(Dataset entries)

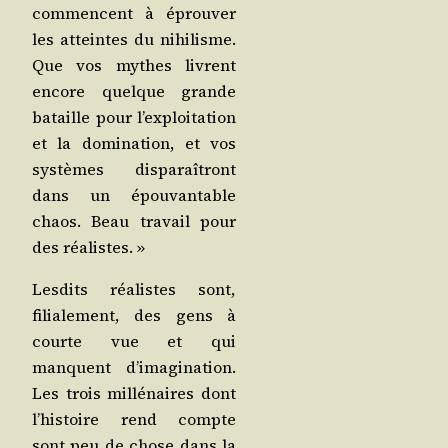
com­mencent à éprou­ver
les atteintes du nihi­lisme.
Que vos mythes livrent
encore quelque grande
bataille pour l’ex­ploi­ta­tion
et la domi­na­tion, et vos
sys­tèmes dis­pa­raî­tront
dans un épou­van­table
chaos. Beau tra­vail pour
des réalistes. »
Les­dits réa­listes sont,
filia­le­ment, des gens à
courte vue et qui
manquent d’i­ma­gi­na­tion.
Les trois mil­lé­naires dont
l’his­toire rend compte
sont peu de chose dans la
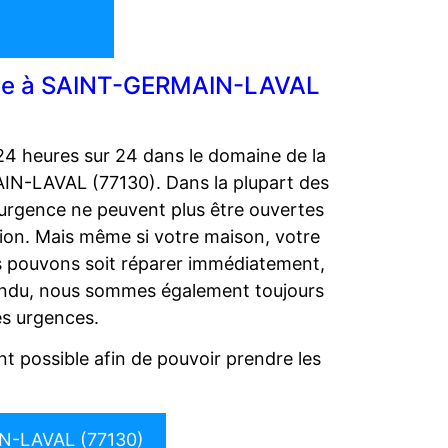
rerie à SAINT-GERMAIN-LAVAL
24 heures sur 24 dans le domaine de la
AIN-LAVAL (77130). Dans la plupart des
d’urgence ne peuvent plus être ouvertes
tion. Mais même si votre maison, votre
s pouvons soit réparer immédiatement,
tendu, nous sommes également toujours
es urgences.
t possible afin de pouvoir prendre les
.
N-LAVAL (77130)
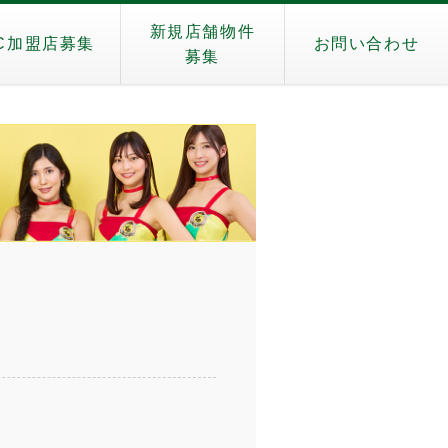
新規店舗物件
C加盟店募集
お問い合わせ
募集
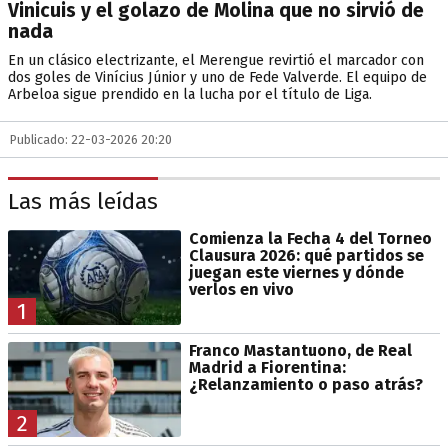
Vinicuis y el golazo de Molina que no sirvió de
nada
En un clásico electrizante, el Merengue revirtió el marcador con
dos goles de Vinícius Júnior y uno de Fede Valverde. El equipo de
Arbeloa sigue prendido en la lucha por el título de Liga.
Publicado: 22-03-2026 20:20
Las más leídas
Comienza la Fecha 4 del Torneo
Clausura 2026: qué partidos se
juegan este viernes y dónde
verlos en vivo
1
Franco Mastantuono, de Real
Madrid a Fiorentina:
¿Relanzamiento o paso atrás?
2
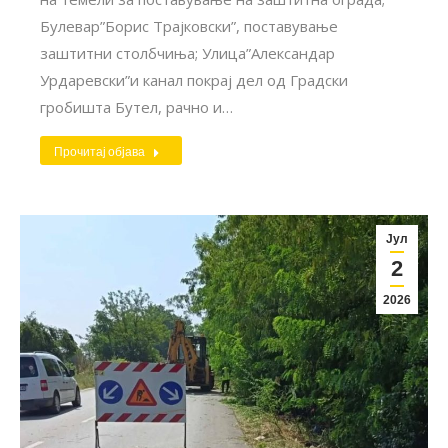
Булевар”Борис Трајковски”, поставување
заштитни столбчиња; Улица”Александар
Урдаревски”и канал покрај дел од Градски
гробишта Бутел, рачно и…
Прочитај објава
Јул
2
2026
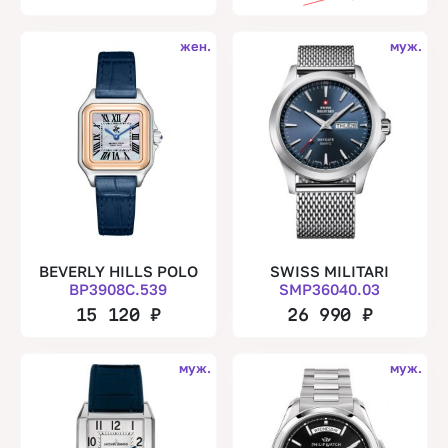
жен.
муж.
BEVERLY HILLS POLO
SWISS MILITARI
BP3908C.539
SMP36040.03
15 120
₽
26 990
₽
муж.
муж.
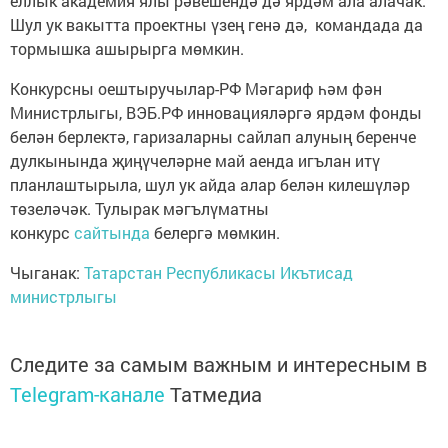
еллык академия ялы рәвешендә дә ярдәм ала алачак.
Шул ук вакытта проектны үзең генә дә, командада да
тормышка ашырырга мөмкин.
Конкурсны оештыручылар-РФ Мәгариф һәм фән
Министрлыгы, ВЭБ.РФ инновацияләргә ярдәм фонды
белән берлектә, гаризаларны сайлап алуның беренче
дулкынында җиңүчеләрне май аенда игълан итү
планлаштырыла, шул ук айда алар белән килешүләр
төзеләчәк. Тулырак мәгълүматны
конкурс
сайтында
белергә мөмкин.
Чыганак:
Татарстан Республикасы Икътисад
министрлыгы
Следите за самым важным и интересным в
Telegram-канале
Татмедиа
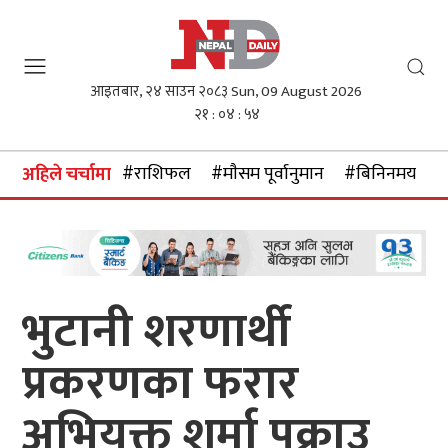
आइतबार, २४ साउन २०८३
Sun, 09 August 2026
२१ : ०४ : ५४
#राशिफल
#माैसम पूर्वानुमान
#बिनिनमयदर
अहिले चर्चामा
भुटानी शरणार्थी
प्रकरणका फरार
अभियुक्त शर्मा पक्राउ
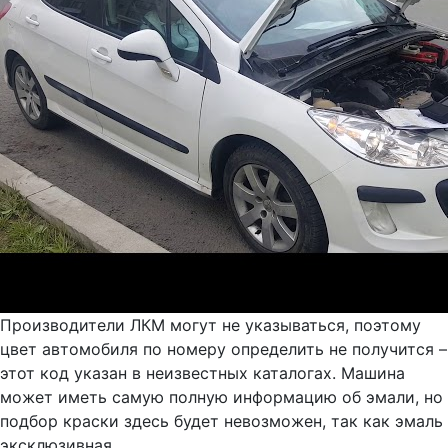
Производители ЛКМ могут не указываться, поэтому
цвет автомобиля по номеру определить не получится –
этот код указан в неизвестных каталогах. Машина
может иметь самую полную информацию об эмали, но
подбор краски здесь будет невозможен, так как эмаль
эксклюзивная.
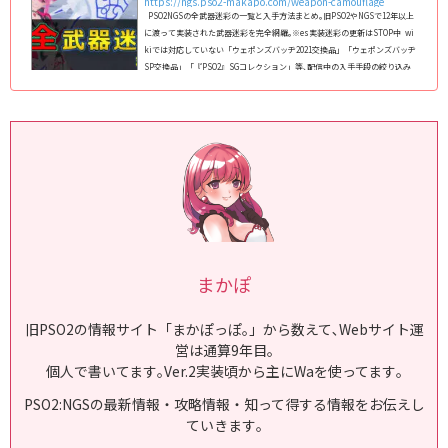
https://ngs.pso2-makapo.com/weapon-camouflage
PSO2NGSの全武器迷彩の一覧と入手方法まとめ｡旧PSO2やNGSで12年以上
に渡って実装された武器迷彩を完全網羅｡※es実装迷彩の更新はSTOP中 wi
kiでは対応していない「ウェポンズバッヂ2021交換品」「ウェポンズバッヂ
SP交換品」「『PSO2』SGコレクション」等､配信中の入手手段の絞り込み
機能にも対応した万能ツール｡ 対応武器種の絞り込みや､対応数によるソー
トももちろん可能です！ 【PSO2NGS】全武器迷彩一覧2024年5月13日現在､
1,190種類以上実装されています｡※1000件以上はバグるらしいので表を分割
しました...
まかぽ
旧PSO2の情報サイト「まかぽっぽ｡」から数えて､Webサイト運
営は通算9年目｡
個人で書いてます｡Ver.2実装頃から主にWaを使ってます｡
PSO2:NGSの最新情報・攻略情報・知って得する情報をお伝えし
ていきます｡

__What to work on__. No pictures belong in the copy. Transcribe every entry exactly.

__Reply to the exercise__.
com­mencent à éprou­ver
les atteintes du nihi­lisme.
Que vos mythes livrent
encore quelque grande
bataille pour l’ex­ploi­ta­tion
et la domi­na­tion, et vos
sys­tèmes dis­pa­raî­tront
dans un épou­van­table
chaos. Beau tra­vail pour
des réalistes. »
Les­dits réa­listes sont,
filia­le­ment, des gens à
courte vue et qui
manquent d’i­ma­gi­na­tion.
Les trois mil­lé­naires dont
l’his­toire rend compte
sont peu de chose dans la
rerie à SAINT-GERMAIN-LAVAL
24 heures sur 24 dans le domaine de la
AIN-LAVAL (77130). Dans la plupart des
d’urgence ne peuvent plus être ouvertes
tion. Mais même si votre maison, votre
s pouvons soit réparer immédiatement,
tendu, nous sommes également toujours
es urgences.
t possible afin de pouvoir prendre les
.
N-LAVAL (77130)
新規店舗物件
C加盟店募集
お問い合わせ
募集
Vinicuis y el golazo de Molina que no sirvió de
nada
En un clásico electrizante, el Merengue revirtió el marcador con
dos goles de Vinícius Júnior y uno de Fede Valverde. El equipo de
Arbeloa sigue prendido en la lucha por el título de Liga.
Publicado: 22-03-2026 20:20
Las más leídas
Comienza la Fecha 4 del Torneo
Clausura 2026: qué partidos se
juegan este viernes y dónde
verlos en vivo
1
Franco Mastantuono, de Real
Madrid a Fiorentina:
¿Relanzamiento o paso atrás?
2
Булевар”Борис Трајковски”, поставување
заштитни столбчиња; Улица”Александар
Урдаревски”и канал покрај дел од Градски
гробишта Бутел, рачно и…
Прочитај објава
Јул
2
2026
жен.
муж.
BEVERLY HILLS POLO
SWISS MILITARI
BP3908C.539
SMP36040.03
15 120
₽
26 990
₽
муж.
муж.
еллык академия ялы рәвешендә дә ярдәм ала алачак.
Шул ук вакытта проектны үзең генә дә, командада да
тормышка ашырырга мөмкин.
Конкурсны оештыручылар-РФ Мәгариф һәм фән
Министрлыгы, ВЭБ.РФ инновацияләргә ярдәм фонды
белән берлектә, гаризаларны сайлап алуның беренче
дулкынында җиңүчеләрне май аенда игълан итү
планлаштырыла, шул ук айда алар белән килешүләр
төзеләчәк. Тулырак мәгълүматны
конкурс
сайтында
белергә мөмкин.
Чыганак:
Татарстан Республикасы Икътисад
министрлыгы
Следите за самым важным и интересным в
Telegram-канале
Татмедиа
आइतबार, २४ साउन २०८३
Sun, 09 August 2026
२१ : ०४ : ५४
#राशिफल
#माैसम पूर्वानुमान
#बिनिनमयदर
अहिले चर्चामा
भुटानी शरणार्थी
प्रकरणका फरार
अभियुक्त शर्मा पक्राउ
Производители ЛКМ могут не указываться, поэтому
цвет автомобиля по номеру определить не получится –
этот код указан в неизвестных каталогах. Машина
может иметь самую полную информацию об эмали, но
подбор краски здесь будет невозможен, так как эмаль
эксклюзивная.
https://ngs.pso2-makapo.com/weapon-camouflage
PSO2NGSの全武器迷彩の一覧と入手方法まとめ｡旧PSO2やNGSで12年以上
に渡って実装された武器迷彩を完全網羅｡※es実装迷彩の更新はSTOP中 wi
kiでは対応していない「ウェポンズバッヂ2021交換品」「ウェポンズバッヂ
SP交換品」「『PSO2』SGコレクション」等､配信中の入手手段の絞り込み
機能にも対応した万能ツール｡ 対応武器種の絞り込みや､対応数によるソー
トももちろん可能です！ 【PSO2NGS】全武器迷彩一覧2024年5月13日現在､
1,190種類以上実装されています｡※1000件以上はバグるらしいので表を分割
しました...
まかぽ
旧PSO2の情報サイト「まかぽっぽ｡」から数えて､Webサイト運
営は通算9年目｡
個人で書いてます｡Ver.2実装頃から主にWaを使ってます｡
PSO2:NGSの最新情報・攻略情報・知って得する情報をお伝えし
ていきます｡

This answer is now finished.